Dataset entries
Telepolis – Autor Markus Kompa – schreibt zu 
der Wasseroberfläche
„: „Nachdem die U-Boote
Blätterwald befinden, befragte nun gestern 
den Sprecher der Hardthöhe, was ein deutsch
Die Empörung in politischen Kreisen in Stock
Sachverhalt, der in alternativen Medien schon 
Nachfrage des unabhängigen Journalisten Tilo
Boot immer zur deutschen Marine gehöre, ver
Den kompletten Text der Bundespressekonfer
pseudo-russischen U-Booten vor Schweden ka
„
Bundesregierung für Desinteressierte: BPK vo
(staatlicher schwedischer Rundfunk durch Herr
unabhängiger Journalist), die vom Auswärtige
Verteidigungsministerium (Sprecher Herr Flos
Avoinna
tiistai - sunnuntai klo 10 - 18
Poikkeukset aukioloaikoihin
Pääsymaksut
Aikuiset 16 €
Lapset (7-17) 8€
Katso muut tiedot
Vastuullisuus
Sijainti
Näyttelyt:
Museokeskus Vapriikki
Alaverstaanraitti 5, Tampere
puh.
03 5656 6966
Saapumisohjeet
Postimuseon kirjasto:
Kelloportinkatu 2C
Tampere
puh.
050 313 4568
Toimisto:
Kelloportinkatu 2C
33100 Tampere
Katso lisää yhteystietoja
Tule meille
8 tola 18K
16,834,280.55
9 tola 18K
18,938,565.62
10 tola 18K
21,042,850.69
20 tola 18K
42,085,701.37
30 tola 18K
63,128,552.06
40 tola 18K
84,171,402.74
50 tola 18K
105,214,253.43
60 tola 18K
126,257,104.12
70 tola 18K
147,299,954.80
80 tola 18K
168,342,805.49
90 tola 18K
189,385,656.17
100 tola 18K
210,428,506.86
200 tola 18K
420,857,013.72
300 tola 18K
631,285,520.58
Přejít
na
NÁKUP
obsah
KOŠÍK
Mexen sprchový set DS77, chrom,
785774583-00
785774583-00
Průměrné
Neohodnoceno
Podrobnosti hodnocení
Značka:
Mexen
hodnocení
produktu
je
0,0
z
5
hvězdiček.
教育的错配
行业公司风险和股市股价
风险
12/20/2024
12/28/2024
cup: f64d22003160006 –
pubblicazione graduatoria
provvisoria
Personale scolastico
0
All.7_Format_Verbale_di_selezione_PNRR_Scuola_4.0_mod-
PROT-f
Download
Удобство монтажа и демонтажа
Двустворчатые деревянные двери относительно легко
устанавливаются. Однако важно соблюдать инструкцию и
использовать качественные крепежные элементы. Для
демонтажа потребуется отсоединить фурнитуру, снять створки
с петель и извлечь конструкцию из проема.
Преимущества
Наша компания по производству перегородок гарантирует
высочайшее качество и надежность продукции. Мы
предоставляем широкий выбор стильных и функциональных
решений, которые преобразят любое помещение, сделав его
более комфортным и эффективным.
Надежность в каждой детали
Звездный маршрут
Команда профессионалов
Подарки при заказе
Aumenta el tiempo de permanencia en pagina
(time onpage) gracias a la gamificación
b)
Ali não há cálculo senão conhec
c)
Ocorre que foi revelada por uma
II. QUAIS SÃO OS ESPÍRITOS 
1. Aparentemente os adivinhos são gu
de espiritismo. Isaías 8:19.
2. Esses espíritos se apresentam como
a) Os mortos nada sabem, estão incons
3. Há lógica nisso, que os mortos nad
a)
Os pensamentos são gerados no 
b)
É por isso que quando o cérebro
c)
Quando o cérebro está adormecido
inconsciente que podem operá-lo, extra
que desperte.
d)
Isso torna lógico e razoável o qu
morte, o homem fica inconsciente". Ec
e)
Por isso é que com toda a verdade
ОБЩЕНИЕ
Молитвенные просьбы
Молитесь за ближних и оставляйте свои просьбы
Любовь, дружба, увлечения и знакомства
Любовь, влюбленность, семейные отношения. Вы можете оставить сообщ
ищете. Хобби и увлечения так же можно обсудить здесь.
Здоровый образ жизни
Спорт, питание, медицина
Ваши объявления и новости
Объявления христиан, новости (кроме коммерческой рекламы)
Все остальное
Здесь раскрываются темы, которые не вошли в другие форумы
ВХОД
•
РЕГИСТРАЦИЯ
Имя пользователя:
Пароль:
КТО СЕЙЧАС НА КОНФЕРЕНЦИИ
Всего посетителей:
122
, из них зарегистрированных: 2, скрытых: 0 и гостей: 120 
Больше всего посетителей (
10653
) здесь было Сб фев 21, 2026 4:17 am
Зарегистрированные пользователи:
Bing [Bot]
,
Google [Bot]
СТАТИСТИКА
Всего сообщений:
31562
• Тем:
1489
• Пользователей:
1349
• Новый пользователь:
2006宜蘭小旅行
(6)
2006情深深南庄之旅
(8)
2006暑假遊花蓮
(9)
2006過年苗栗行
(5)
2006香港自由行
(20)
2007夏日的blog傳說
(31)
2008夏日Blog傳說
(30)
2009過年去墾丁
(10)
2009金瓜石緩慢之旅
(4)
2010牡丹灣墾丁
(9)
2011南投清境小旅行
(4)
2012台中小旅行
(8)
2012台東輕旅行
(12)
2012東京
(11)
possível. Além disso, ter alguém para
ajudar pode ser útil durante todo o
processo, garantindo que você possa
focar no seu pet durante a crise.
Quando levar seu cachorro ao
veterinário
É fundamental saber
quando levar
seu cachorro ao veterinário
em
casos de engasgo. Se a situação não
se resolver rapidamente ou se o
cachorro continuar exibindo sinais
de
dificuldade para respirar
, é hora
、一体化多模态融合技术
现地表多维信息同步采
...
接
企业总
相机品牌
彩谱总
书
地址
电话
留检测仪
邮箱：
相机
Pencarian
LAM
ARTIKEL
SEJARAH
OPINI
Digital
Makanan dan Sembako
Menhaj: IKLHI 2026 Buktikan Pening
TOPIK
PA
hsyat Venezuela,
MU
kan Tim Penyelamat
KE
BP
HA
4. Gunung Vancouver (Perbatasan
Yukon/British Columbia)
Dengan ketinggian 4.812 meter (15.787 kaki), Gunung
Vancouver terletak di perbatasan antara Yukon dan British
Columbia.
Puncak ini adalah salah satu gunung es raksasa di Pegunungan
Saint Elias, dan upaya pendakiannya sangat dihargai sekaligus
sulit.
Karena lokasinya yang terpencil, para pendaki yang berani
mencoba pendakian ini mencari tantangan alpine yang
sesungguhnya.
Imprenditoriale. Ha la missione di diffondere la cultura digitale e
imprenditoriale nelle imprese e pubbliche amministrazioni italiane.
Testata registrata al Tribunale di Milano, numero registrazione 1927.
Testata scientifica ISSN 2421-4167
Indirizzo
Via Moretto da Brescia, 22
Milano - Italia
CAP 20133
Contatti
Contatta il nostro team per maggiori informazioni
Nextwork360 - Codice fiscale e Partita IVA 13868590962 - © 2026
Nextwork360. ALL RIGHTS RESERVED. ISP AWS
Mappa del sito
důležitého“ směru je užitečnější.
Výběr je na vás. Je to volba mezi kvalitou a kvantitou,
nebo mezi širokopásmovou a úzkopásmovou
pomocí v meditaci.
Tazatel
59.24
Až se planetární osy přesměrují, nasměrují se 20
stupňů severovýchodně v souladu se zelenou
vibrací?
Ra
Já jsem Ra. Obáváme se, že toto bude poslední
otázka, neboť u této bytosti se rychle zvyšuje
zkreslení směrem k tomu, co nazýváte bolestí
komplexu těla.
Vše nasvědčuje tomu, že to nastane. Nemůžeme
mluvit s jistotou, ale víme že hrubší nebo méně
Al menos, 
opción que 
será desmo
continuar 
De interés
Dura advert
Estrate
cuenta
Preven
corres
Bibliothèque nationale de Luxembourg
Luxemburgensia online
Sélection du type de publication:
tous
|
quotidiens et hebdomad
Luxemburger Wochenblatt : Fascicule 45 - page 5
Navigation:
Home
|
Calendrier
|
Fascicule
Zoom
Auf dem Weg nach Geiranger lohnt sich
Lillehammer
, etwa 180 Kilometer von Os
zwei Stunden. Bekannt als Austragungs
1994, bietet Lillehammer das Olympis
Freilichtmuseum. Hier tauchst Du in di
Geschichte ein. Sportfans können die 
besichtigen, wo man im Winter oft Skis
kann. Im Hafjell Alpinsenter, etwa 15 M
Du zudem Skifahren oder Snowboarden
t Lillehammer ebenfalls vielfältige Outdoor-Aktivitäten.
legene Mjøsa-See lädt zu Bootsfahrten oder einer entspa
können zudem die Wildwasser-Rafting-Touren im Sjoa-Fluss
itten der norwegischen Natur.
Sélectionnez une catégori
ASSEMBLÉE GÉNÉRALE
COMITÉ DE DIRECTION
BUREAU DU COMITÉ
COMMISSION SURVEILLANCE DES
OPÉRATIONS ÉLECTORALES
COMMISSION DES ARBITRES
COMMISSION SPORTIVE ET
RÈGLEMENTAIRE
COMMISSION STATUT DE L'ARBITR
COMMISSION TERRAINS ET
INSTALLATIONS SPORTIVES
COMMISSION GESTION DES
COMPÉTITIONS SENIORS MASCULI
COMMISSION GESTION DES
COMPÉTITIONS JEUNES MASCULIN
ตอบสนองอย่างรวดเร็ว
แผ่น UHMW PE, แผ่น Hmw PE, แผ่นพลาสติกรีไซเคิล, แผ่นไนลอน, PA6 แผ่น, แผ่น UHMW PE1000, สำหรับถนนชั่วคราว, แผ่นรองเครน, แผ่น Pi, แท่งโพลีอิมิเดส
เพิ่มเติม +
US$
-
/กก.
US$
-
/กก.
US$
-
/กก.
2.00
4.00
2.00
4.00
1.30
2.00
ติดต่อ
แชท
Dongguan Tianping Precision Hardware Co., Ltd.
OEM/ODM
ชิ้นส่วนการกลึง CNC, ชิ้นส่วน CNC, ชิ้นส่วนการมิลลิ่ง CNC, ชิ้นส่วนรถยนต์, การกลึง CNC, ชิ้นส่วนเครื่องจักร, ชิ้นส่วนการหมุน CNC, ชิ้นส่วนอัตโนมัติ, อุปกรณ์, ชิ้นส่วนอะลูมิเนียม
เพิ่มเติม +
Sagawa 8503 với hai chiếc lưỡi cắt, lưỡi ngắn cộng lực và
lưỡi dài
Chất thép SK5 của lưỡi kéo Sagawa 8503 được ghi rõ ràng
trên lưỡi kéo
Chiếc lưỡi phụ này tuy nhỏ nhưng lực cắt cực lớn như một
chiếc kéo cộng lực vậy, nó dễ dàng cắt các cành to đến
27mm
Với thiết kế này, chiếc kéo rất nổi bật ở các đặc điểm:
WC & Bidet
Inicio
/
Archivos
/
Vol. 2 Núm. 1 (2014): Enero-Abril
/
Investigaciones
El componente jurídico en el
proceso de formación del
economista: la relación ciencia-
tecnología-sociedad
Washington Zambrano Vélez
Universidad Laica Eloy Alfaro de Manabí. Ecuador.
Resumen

### TASK BRIEF
Reproduce each line above that contains "Sprecher".

### ANSWER TO THIS EXERCISE
den Sprecher der Hardthöhe, was ein deutsch
Verteidigungsministerium (Sprecher Herr Flos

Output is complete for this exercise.